━━━━━ Raw data

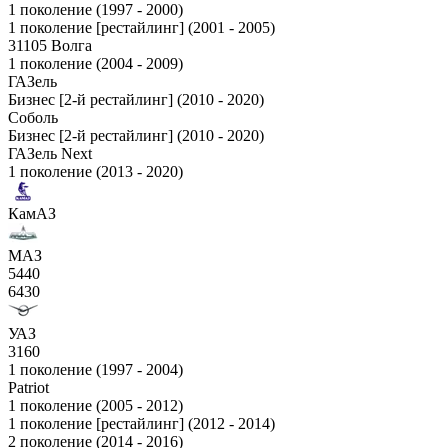
1 поколение (1997 - 2000)
1 поколение [рестайлинг] (2001 - 2005)
31105 Волга
1 поколение (2004 - 2009)
ГАЗель
Бизнес [2-й рестайлинг] (2010 - 2020)
Соболь
Бизнес [2-й рестайлинг] (2010 - 2020)
ГАЗель Next
1 поколение (2013 - 2020)
КамАЗ
МАЗ
5440
6430
УАЗ
3160
1 поколение (1997 - 2004)
Patriot
1 поколение (2005 - 2012)
1 поколение [рестайлинг] (2012 - 2014)
2 поколение (2014 - 2016)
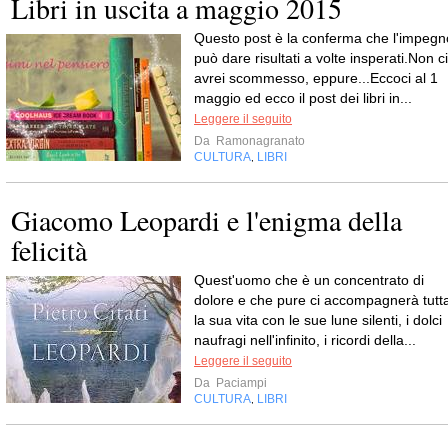
Libri in uscita a maggio 2015
Questo post è la conferma che l'impegn
può dare risultati a volte insperati.Non ci
avrei scommesso, eppure...Eccoci al 1
maggio ed ecco il post dei libri in...
Leggere il seguito
Da
Ramonagranato
CULTURA
LIBRI
,
Giacomo Leopardi e l'enigma della
felicità
Quest'uomo che è un concentrato di
dolore e che pure ci accompagnerà tutt
la sua vita con le sue lune silenti, i dolci
naufragi nell'infinito, i ricordi della...
Leggere il seguito
Da
Paciampi
CULTURA
LIBRI
,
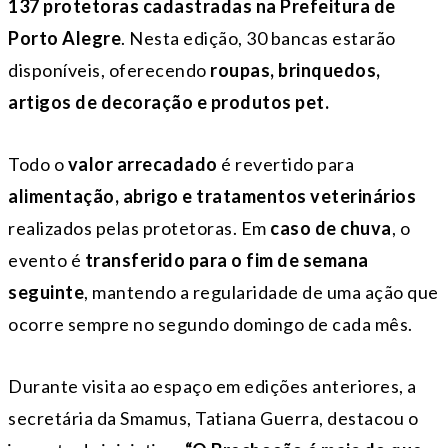
137 protetoras cadastradas na Prefeitura de
Porto Alegre
. Nesta edição, 30 bancas estarão
disponíveis, oferecendo
roupas, brinquedos,
artigos de decoração e produtos pet.
Todo o
valor arrecadado
é revertido para
alimentação, abrigo e tratamentos veterinários
realizados pelas protetoras. Em
caso de chuva
, o
evento é
transferido para o fim de semana
seguinte
, mantendo a regularidade de uma ação que
ocorre sempre no segundo domingo de cada mês.
Durante visita ao espaço em edições anteriores, a
secretária da Smamus, Tatiana Guerra, destacou o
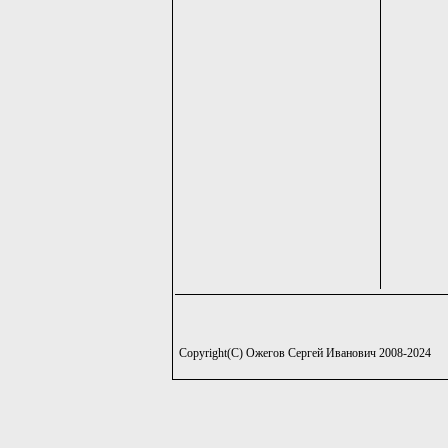
Copyright(C) Ожегов Сергей Иванович 2008-2024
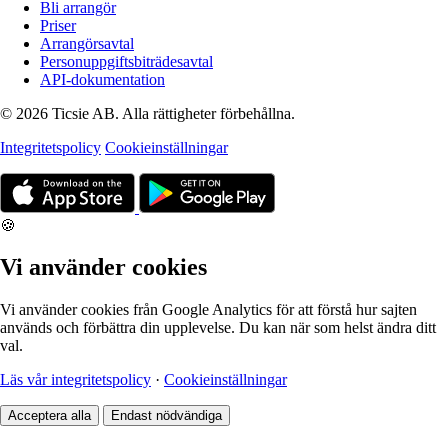
Bli arrangör
Priser
Arrangörsavtal
Personuppgiftsbiträdesavtal
API-dokumentation
© 2026 Ticsie AB. Alla rättigheter förbehållna.
Integritetspolicy
Cookieinställningar
🍪
Vi använder cookies
Vi använder cookies från Google Analytics för att förstå hur sajten
används och förbättra din upplevelse. Du kan när som helst ändra ditt
val.
Läs vår integritetspolicy
·
Cookieinställningar
Acceptera alla
Endast nödvändiga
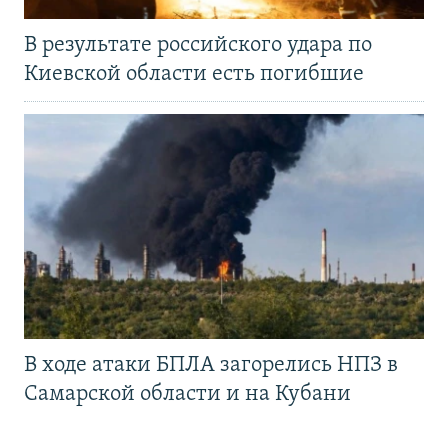
В результате российского удара по
Киевской области есть погибшие
В ходе атаки БПЛА загорелись НПЗ в
Самарской области и на Кубани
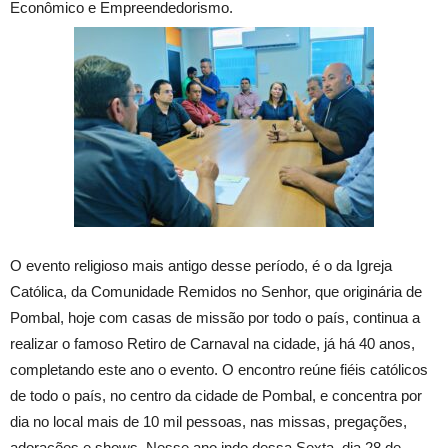
Econômico e Empreendedorismo.
O evento religioso mais antigo desse período, é o da Igreja
Católica, da Comunidade Remidos no Senhor, que originária de
Pombal, hoje com casas de missão por todo o país, continua a
realizar o famoso Retiro de Carnaval na cidade, já há 40 anos,
completando este ano o evento. O encontro reúne fiéis católicos
de todo o país, no centro da cidade de Pombal, e concentra por
dia no local mais de 10 mil pessoas, nas missas, pregações,
adorações e shows. Nesse ano indo dessa Sexta, dia 28 de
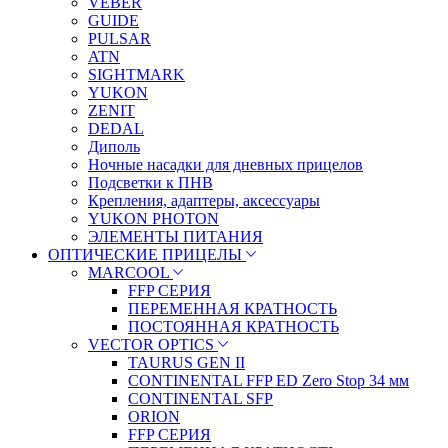
VEBER
GUIDE
PULSAR
ATN
SIGHTMARK
YUKON
ZENIT
DEDAL
Диполь
Ночные насадки для дневных прицелов
Подсветки к ПНВ
Крепления, адаптеры, аксессуары
YUKON PHOTON
ЭЛЕМЕНТЫ ПИТАНИЯ
ОПТИЧЕСКИЕ ПРИЦЕЛЫ
MARCOOL
FFP СЕРИЯ
ПЕРЕМЕННАЯ КРАТНОСТЬ
ПОСТОЯННАЯ КРАТНОСТЬ
VECTOR OPTICS
TAURUS GEN II
CONTINENTAL FFP ED Zero Stop 34 мм
CONTINENTAL SFP
ORION
FFP СЕРИЯ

━━━━━━━━━━

• [Exercise]:
Looking at the entries above, determine how many lines contain the word "evento" and state only that number.

• [Answer box]:
3